Em 1999, o Instituto Socioambiental (ISA) apresentou
ao indigenista os resultados do Diagnóstico
Socioambiental dos Formadores da Bacia do Rio Xingu.
O sertanista se mostrou perplexo e bastante preocupado
com os resultados do estudo que demonstram que,
devido à ocupação indevida
do entorno, com o estabelecimento de atividades
agropecuárias e o cultivo de soja, entre
outros impactos socioambientais, o parque se tornará
insustentável a longo prazo. Em entrevista
à Agência Estado, Márcio Santilli,
integrante do Conselho Diretor do ISA, comenta:
"em relação ao Orlando, nós
do ISA já levamos à frente seu compromisso
de preservar o Parque Indígena do Xingu,
uma de suas heranças para as futuras gerações
deste país".
Do interior de SP ao Xingu
Nascido em Santa Cruz do Rio Pardo
(SP), Orlando passa a viver em meados da década
de 20 na capital do Estado.

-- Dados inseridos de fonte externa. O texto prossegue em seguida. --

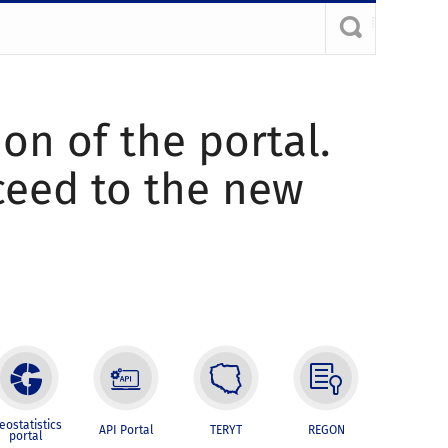
ion of the portal.
oceed to the new
eostatistics
API Portal
TERYT
REGON
portal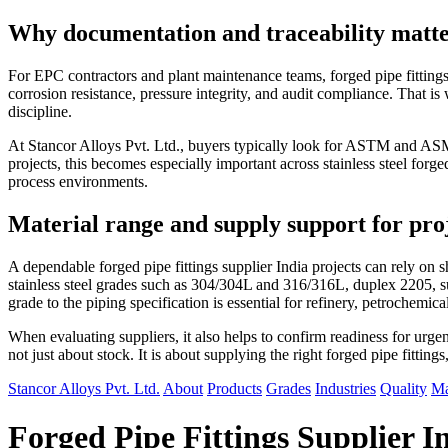
Why documentation and traceability matter 
For EPC contractors and plant maintenance teams, forged pipe fittings 
corrosion resistance, pressure integrity, and audit compliance. That is 
discipline.
At Stancor Alloys Pvt. Ltd., buyers typically look for ASTM and ASME
projects, this becomes especially important across stainless steel forged
process environments.
Material range and supply support for pro
A dependable forged pipe fittings supplier India projects can rely 
stainless steel grades such as 304/304L and 316/316L, duplex 2205, s
grade to the piping specification is essential for refinery, petrochemic
When evaluating suppliers, it also helps to confirm readiness for urgent
not just about stock. It is about supplying the right forged pipe fittin
Stancor Alloys Pvt. Ltd.
About
Products
Grades
Industries
Quality
Ma
Forged Pipe Fittings Supplier I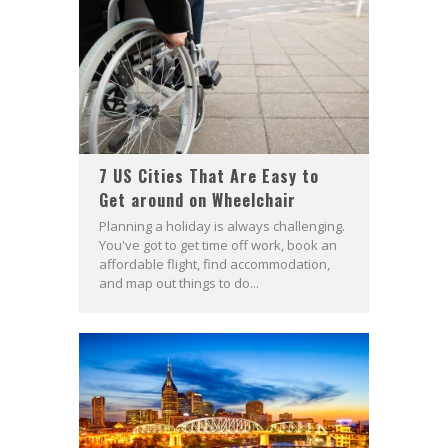
7 US Cities That Are Easy to
Get around on Wheelchair
Planning a holiday is always challenging.
You've got to get time off work, book an
affordable flight, find accommodation,
and map out things to do...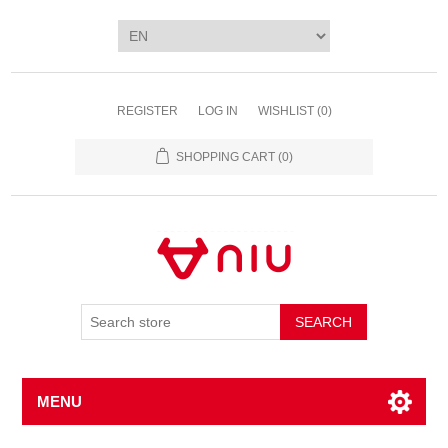
REGISTER
LOG IN
WISHLIST
(0)
SHOPPING CART
(0)
SEARCH
MENU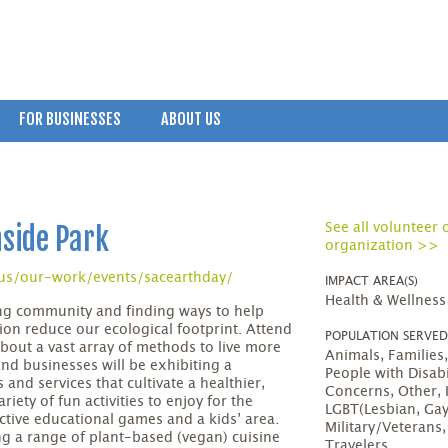
FOR BUSINESSES
ABOUT US
hside Park
See all volunteer 
organization >>
us/our-work/events/sacearthday/
IMPACT AREA(S)
Health & Wellness
ing community and finding ways to help
ion reduce our ecological footprint. Attend
POPULATION SERVE
 about a vast array of methods to live more
Animals, Familie
nd businesses will be exhibiting a
People with Disabi
 and services that cultivate a healthier,
Concerns, Other, 
ariety of fun activities to enjoy for the
LGBT(Lesbian, Gay
active educational games and a kids’ area.
Military/Veterans
ng a range of plant-based (vegan) cuisine
Travelers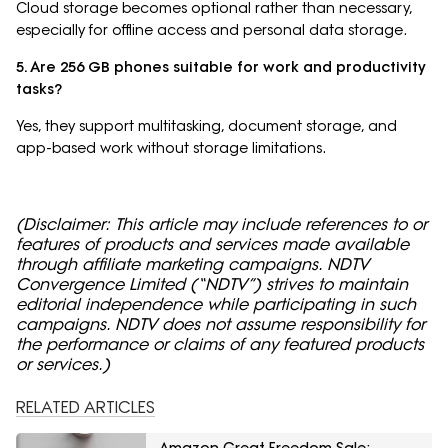
Cloud storage becomes optional rather than necessary,
especially for offline access and personal data storage.
5. Are 256 GB phones suitable for work and productivity
tasks?
Yes, they support multitasking, document storage, and
app-based work without storage limitations.
(Disclaimer: This article may include references to or
features of products and services made available
through affiliate marketing campaigns. NDTV
Convergence Limited (“NDTV”) strives to maintain
editorial independence while participating in such
campaigns. NDTV does not assume responsibility for
the performance or claims of any featured products
or services.)
RELATED ARTICLES
Amazon Great Freedom Sale: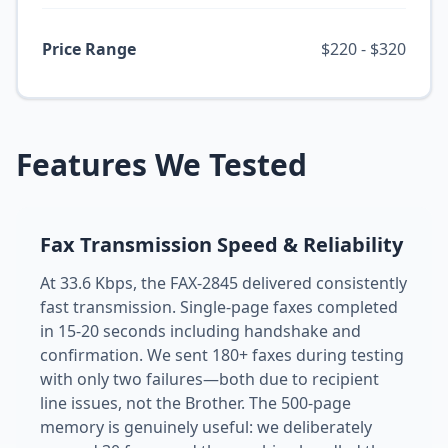
Price Range
$220 - $320
Features We Tested
Fax Transmission Speed & Reliability
At 33.6 Kbps, the FAX-2845 delivered consistently
fast transmission. Single-page faxes completed
in 15-20 seconds including handshake and
confirmation. We sent 180+ faxes during testing
with only two failures—both due to recipient
line issues, not the Brother. The 500-page
memory is genuinely useful: we deliberately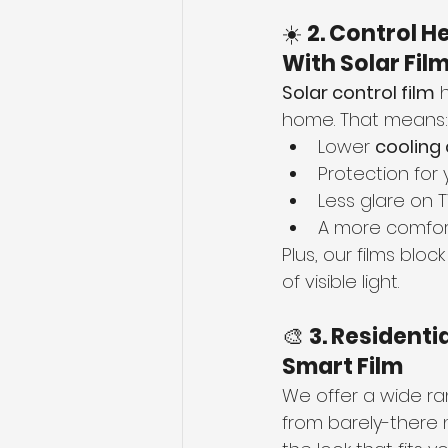
☀️ 
2. Control H
With Solar Fil
Solar control film
 
home. That means:
Lower 
cooling
Protection for 
Less glare on 
A more comfor
Plus, our films block
of visible light.
🎨 
3. Residenti
Smart Film
We offer a wide ra
from barely-there n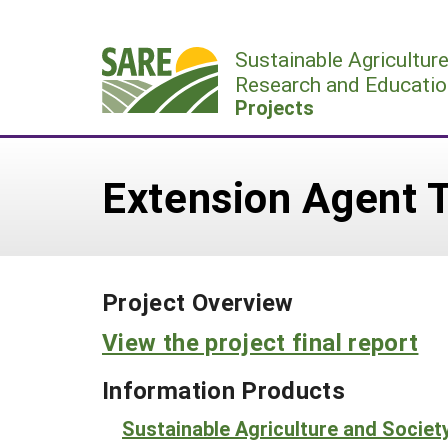
Skip
to
Sustainable Agricultur
content
Research and Educatio
Projects
Extension Agent T
Project Overview
View the project final report
Information Products
Sustainable Agriculture and Societ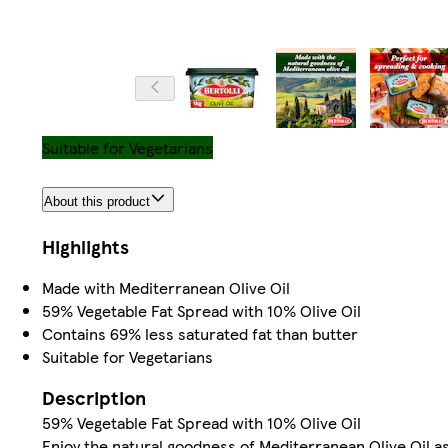
Suitable for Vegetarians
About this product
Highlights
Made with Mediterranean Olive Oil
59% Vegetable Fat Spread with 10% Olive Oil
Contains 69% less saturated fat than butter
Suitable for Vegetarians
Description
59% Vegetable Fat Spread with 10% Olive Oil
Enjoy the natural goodness of Mediterranean Olive Oil as p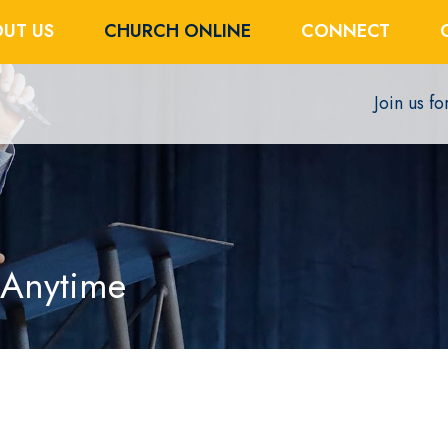
UT US
CHURCH ONLINE
CONNECT
Join us f
 Anytime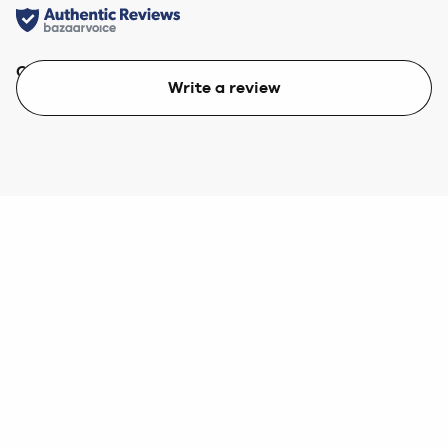
Quality
Value
Write a review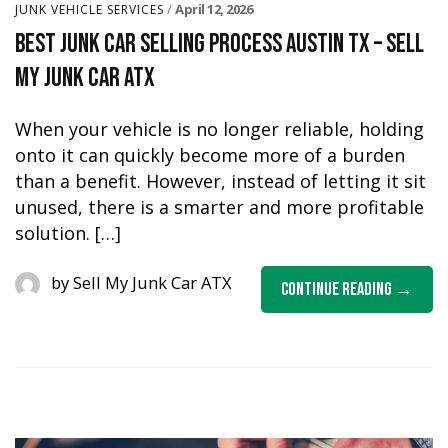
April 12, 2026
JUNK VEHICLE SERVICES
Best Junk Car Selling Process Austin TX – Sell
My Junk Car ATX
When your vehicle is no longer reliable, holding
onto it can quickly become more of a burden
than a benefit. However, instead of letting it sit
unused, there is a smarter and more profitable
solution. […]
by
Sell My Junk Car ATX
Continue Reading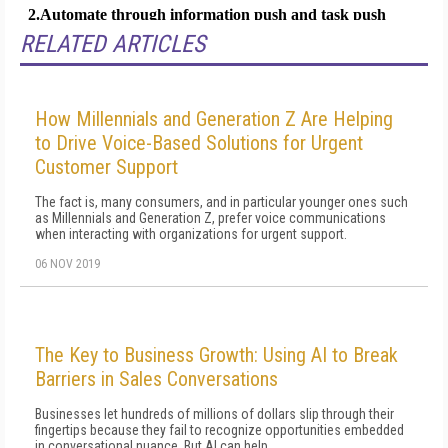
RELATED ARTICLES
How Millennials and Generation Z Are Helping
to Drive Voice-Based Solutions for Urgent
Customer Support
The fact is, many consumers, and in particular younger ones such
as Millennials and Generation Z, prefer voice communications
when interacting with organizations for urgent support.
06 NOV 2019
The Key to Business Growth: Using AI to Break
Barriers in Sales Conversations
Businesses let hundreds of millions of dollars slip through their
fingertips because they fail to recognize opportunities embedded
in conversational nuance. But AI can help.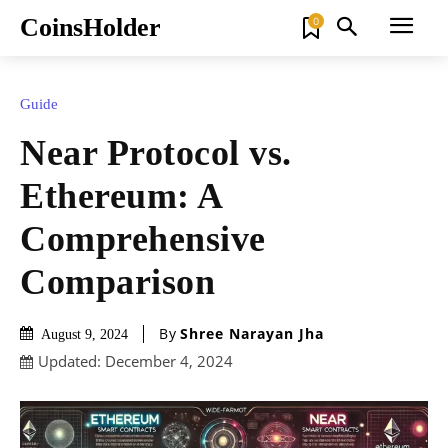
CoinsHolder
0
Guide
Near Protocol vs.
Ethereum: A
Comprehensive
Comparison
By
Shree Narayan Jha
August 9, 2024
Updated:
December 4, 2024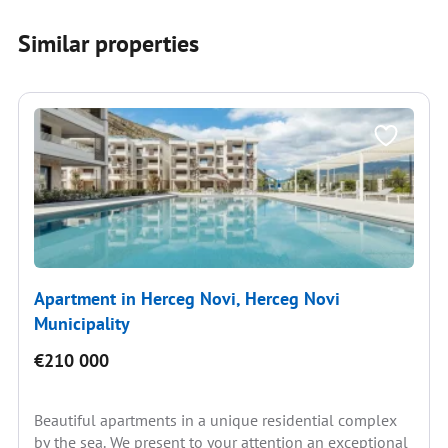
Similar properties
Apartment in Herceg Novi, Herceg Novi
Municipality
€210 000
Beautiful apartments in a unique residential complex
by the sea. We present to your attention an exceptional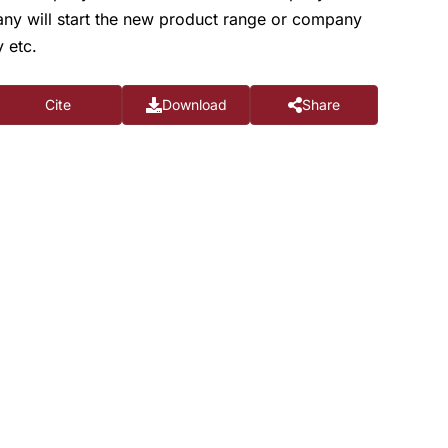
any will start the new product range or company
 etc.
Cite
Download
Share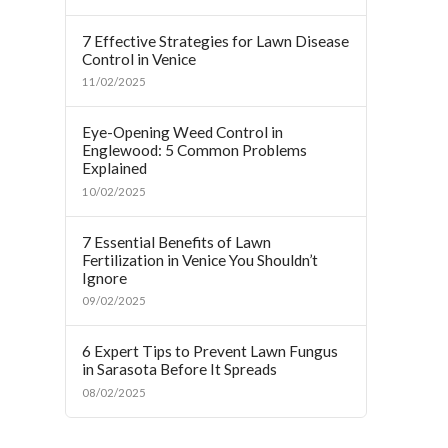
7 Effective Strategies for Lawn Disease
Control in Venice
11/02/2025
Eye-Opening Weed Control in
Englewood: 5 Common Problems
Explained
10/02/2025
7 Essential Benefits of Lawn
Fertilization in Venice You Shouldn’t
Ignore
09/02/2025
6 Expert Tips to Prevent Lawn Fungus
in Sarasota Before It Spreads
08/02/2025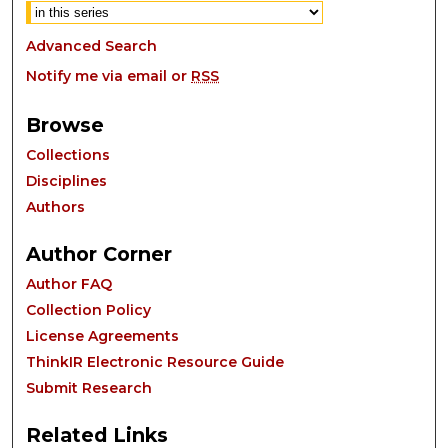
Advanced Search
Notify me via email or
RSS
Browse
Collections
Disciplines
Authors
Author Corner
Author FAQ
Collection Policy
License Agreements
ThinkIR Electronic Resource Guide
Submit Research
Related Links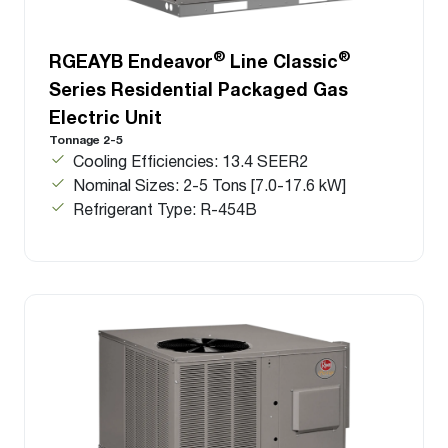
®
®
RGEAYB Endeavor
Line Classic
Series Residential Packaged Gas
Electric Unit
Tonnage 2-5
Cooling Efficiencies: 13.4 SEER2
Nominal Sizes: 2-5 Tons [7.0-17.6 kW]
Refrigerant Type: R-454B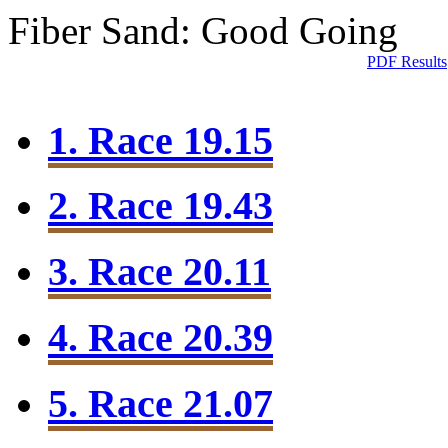
Fiber Sand: Good Going
PDF Results
1. Race 19.15
2. Race 19.43
3. Race 20.11
4. Race 20.39
5. Race 21.07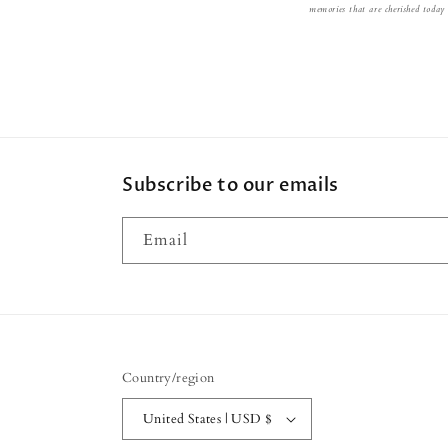
memories that are cherished today
Subscribe to our emails
Email
Country/region
United States | USD $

Com a morte dos pais
em 1941, busca uma oportunidade para voltar ao interior.
Em junho de 1943, o ministro João Alberto
Luís de Barros, da extinta pasta de Coordenação
e Mobilização Econômica, anuncia:
"no próximo 15 de julho partirá
uma grande expedição para a Serra
do Roncador, rumo às cabeceiras do Xingu,
abrindo, pelo interior, o caminho que ligará
a Amazônia ao resto do país".
O projeto integrou a Marcha para o Oeste, parte
do programa de governo do então presidente
Getúlio Vargas, que priorizou a interiorização
do Brasil, que à época abrigava uma
população conhecida de 43 milhões
de habitantes, a maior parte vivendo na faixa litorânea.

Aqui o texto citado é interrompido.